§ Task details:
First find the line containing "車、太魯閣列車、普悠瑪列車、3000型自強號及" in the data, then set it down exactly along with every line after it, through the last.

§ Data shown:
————
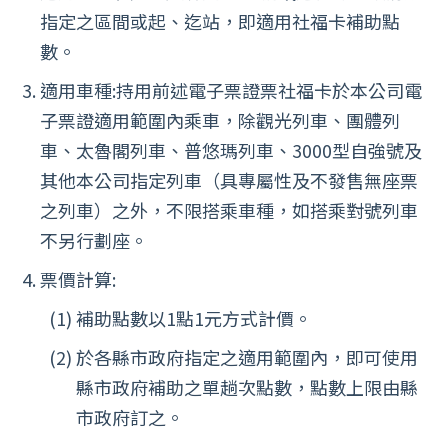
指定之區間或起、迄站，即適用社福卡補助點
數。
適用車種:持用前述電子票證票社福卡於本公司電
子票證適用範圍內乘車，除觀光列車、團體列
車、太魯閣列車、普悠瑪列車、3000型自強號及
其他本公司指定列車（具專屬性及不發售無座票
之列車）之外，不限搭乘車種，如搭乘對號列車
不另行劃座。
票價計算:
補助點數以1點1元方式計價。
於各縣市政府指定之適用範圍內，即可使用
縣市政府補助之單趟次點數，點數上限由縣
市政府訂之。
————
§ Answer for the task:
車、太魯閣列車、普悠瑪列車、3000型自強號及
其他本公司指定列車（具專屬性及不發售無座票
之列車）之外，不限搭乘車種，如搭乘對號列車
不另行劃座。
票價計算:
補助點數以1點1元方式計價。
於各縣市政府指定之適用範圍內，即可使用
縣市政府補助之單趟次點數，點數上限由縣
市政府訂之。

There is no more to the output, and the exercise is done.